_What you need to do_.
Repeat all of the entries, please, keeping each line exact.

_Exercise materials_.
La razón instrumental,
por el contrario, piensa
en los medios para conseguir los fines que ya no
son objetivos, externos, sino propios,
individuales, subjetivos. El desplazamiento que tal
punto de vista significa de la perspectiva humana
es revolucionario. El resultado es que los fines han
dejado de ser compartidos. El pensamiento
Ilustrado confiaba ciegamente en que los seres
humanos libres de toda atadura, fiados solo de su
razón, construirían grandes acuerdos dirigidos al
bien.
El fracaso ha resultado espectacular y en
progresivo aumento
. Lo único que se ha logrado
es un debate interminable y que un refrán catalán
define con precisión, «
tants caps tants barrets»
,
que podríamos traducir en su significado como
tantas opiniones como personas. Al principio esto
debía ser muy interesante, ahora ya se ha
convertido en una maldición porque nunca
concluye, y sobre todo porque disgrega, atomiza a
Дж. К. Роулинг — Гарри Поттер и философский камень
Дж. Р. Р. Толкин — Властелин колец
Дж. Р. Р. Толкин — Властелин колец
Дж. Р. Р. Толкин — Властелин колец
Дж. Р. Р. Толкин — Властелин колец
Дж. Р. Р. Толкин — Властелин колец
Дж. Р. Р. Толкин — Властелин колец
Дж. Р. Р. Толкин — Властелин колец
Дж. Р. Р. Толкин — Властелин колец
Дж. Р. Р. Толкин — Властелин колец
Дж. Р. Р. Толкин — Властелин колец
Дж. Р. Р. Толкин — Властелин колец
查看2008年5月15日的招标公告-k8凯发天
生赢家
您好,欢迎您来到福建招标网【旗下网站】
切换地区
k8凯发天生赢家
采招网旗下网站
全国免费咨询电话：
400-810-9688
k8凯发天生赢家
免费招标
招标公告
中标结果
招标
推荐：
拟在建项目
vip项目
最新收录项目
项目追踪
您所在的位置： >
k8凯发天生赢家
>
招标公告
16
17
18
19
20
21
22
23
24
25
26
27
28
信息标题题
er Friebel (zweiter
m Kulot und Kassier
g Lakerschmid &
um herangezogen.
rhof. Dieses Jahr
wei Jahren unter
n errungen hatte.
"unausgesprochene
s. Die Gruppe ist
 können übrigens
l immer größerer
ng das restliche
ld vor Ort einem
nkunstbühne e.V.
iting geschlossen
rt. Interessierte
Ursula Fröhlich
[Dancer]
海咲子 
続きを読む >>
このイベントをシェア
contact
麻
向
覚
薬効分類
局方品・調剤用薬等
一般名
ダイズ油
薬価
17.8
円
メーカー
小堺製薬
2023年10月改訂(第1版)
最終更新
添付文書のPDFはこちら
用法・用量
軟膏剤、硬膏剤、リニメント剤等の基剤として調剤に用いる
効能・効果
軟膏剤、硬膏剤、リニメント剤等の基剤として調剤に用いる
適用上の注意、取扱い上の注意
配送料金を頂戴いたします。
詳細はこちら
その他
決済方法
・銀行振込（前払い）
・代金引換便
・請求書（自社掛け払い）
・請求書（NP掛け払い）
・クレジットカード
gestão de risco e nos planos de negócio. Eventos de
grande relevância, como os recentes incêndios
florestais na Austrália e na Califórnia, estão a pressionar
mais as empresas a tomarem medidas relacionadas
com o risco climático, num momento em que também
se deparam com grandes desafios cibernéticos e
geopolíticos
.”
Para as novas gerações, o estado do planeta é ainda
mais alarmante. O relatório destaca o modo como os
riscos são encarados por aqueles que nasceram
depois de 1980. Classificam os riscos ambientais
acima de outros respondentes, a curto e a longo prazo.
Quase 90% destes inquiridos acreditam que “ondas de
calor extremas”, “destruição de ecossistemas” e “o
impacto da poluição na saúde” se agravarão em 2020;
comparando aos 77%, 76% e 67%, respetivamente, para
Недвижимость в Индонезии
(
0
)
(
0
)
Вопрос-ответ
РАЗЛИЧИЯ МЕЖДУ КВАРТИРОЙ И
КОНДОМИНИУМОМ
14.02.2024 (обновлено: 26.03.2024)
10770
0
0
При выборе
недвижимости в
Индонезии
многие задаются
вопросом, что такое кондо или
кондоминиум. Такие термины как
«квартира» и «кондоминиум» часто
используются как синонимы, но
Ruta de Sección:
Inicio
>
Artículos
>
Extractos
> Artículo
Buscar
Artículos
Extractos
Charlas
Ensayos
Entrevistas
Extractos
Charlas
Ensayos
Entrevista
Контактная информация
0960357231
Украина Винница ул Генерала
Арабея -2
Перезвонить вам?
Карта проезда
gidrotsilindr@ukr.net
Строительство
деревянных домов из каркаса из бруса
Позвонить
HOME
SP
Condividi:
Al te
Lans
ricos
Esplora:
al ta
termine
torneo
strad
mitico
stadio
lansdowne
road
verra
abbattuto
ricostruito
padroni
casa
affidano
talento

_Response below_.
La razón instrumental,
por el contrario, piensa
en los medios para conseguir los fines que ya no
son objetivos, externos, sino propios,
individuales, subjetivos. El desplazamiento que tal
punto de vista significa de la perspectiva humana
es revolucionario. El resultado es que los fines han
dejado de ser compartidos. El pensamiento
Ilustrado confiaba ciegamente en que los seres
humanos libres de toda atadura, fiados solo de su
razón, construirían grandes acuerdos dirigidos al
bien.
El fracaso ha resultado espectacular y en
progresivo aumento
. Lo único que se ha logrado
es un debate interminable y que un refrán catalán
define con precisión, «
tants caps tants barrets»
,
que podríamos traducir en su significado como
tantas opiniones como personas. Al principio esto
debía ser muy interesante, ahora ya se ha
convertido en una maldición porque nunca
concluye, y sobre todo porque disgrega, atomiza a
Дж. К. Роулинг — Гарри Поттер и философский камень
Дж. Р. Р. Толкин — Властелин колец
Дж. Р. Р. Толкин — Властелин колец
Дж. Р. Р. Толкин — Властелин колец
Дж. Р. Р. Толкин — Властелин колец
Дж. Р. Р. Толкин — Властелин колец
Дж. Р. Р. Толкин — Властелин колец
Дж. Р. Р. Толкин — Властелин колец
Дж. Р. Р. Толкин — Властелин колец
Дж. Р. Р. Толкин — Властелин колец
Дж. Р. Р. Толкин — Властелин колец
Дж. Р. Р. Толкин — Властелин колец
查看2008年5月15日的招标公告-k8凯发天
生赢家
您好,欢迎您来到福建招标网【旗下网站】
切换地区
k8凯发天生赢家
采招网旗下网站
全国免费咨询电话：
400-810-9688
k8凯发天生赢家
免费招标
招标公告
中标结果
招标
推荐：
拟在建项目
vip项目
最新收录项目
项目追踪
您所在的位置： >
k8凯发天生赢家
>
招标公告
16
17
18
19
20
21
22
23
24
25
26
27
28
信息标题题
er Friebel (zweiter
m Kulot und Kassier
g Lakerschmid &
um herangezogen.
rhof. Dieses Jahr
wei Jahren unter
n errungen hatte.
"unausgesprochene
s. Die Gruppe ist
 können übrigens
l immer größerer
ng das restliche
ld vor Ort einem
nkunstbühne e.V.
iting geschlossen
rt. Interessierte
Ursula Fröhlich
[Dancer]
海咲子 
続きを読む >>
このイベントをシェア
contact
麻
向
覚
薬効分類
局方品・調剤用薬等
一般名
ダイズ油
薬価
17.8
円
メーカー
小堺製薬
2023年10月改訂(第1版)
最終更新
添付文書のPDFはこちら
用法・用量
軟膏剤、硬膏剤、リニメント剤等の基剤として調剤に用いる
効能・効果
軟膏剤、硬膏剤、リニメント剤等の基剤として調剤に用いる
適用上の注意、取扱い上の注意
配送料金を頂戴いたします。
詳細はこちら
その他
決済方法
・銀行振込（前払い）
・代金引換便
・請求書（自社掛け払い）
・請求書（NP掛け払い）
・クレジットカード
gestão de risco e nos planos de negócio. Eventos de
grande relevância, como os recentes incêndios
florestais na Austrália e na Califórnia, estão a pressionar
mais as empresas a tomarem medidas relacionadas
com o risco climático, num momento em que também
se deparam com grandes desafios cibernéticos e
geopolíticos
.”
Para as novas gerações, o estado do planeta é ainda
mais alarmante. O relatório destaca o modo como os
riscos são encarados por aqueles que nasceram
depois de 1980. Classificam os riscos ambientais
acima de outros respondentes, a curto e a longo prazo.
Quase 90% destes inquiridos acreditam que “ondas de
calor extremas”, “destruição de ecossistemas” e “o
impacto da poluição na saúde” se agravarão em 2020;
comparando aos 77%, 76% e 67%, respetivamente, para
Недвижимость в Индонезии
(
0
)
(
0
)
Вопрос-ответ
РАЗЛИЧИЯ МЕЖДУ КВАРТИРОЙ И
КОНДОМИНИУМОМ
14.02.2024 (обновлено: 26.03.2024)
10770
0
0
При выборе
недвижимости в
Индонезии
многие задаются
вопросом, что такое кондо или
кондоминиум. Такие термины как
«квартира» и «кондоминиум» часто
используются как синонимы, но
Ruta de Sección:
Inicio
>
Artículos
>
Extractos
> Artículo
Buscar
Artículos
Extractos
Charlas
Ensayos
Entrevistas
Extractos
Charlas
Ensayos
Entrevista
Контактная информация
0960357231
Украина Винница ул Генерала
Арабея -2
Перезвонить вам?
Карта проезда
gidrotsilindr@ukr.net
Строительство
деревянных домов из каркаса из бруса
Позвонить
HOME
SP
Condividi:
Al te
Lans
ricos
Esplora:
al ta
termine
torneo
strad
mitico
stadio
lansdowne
road
verra
abbattuto
ricostruito
padroni
casa
affidano
talento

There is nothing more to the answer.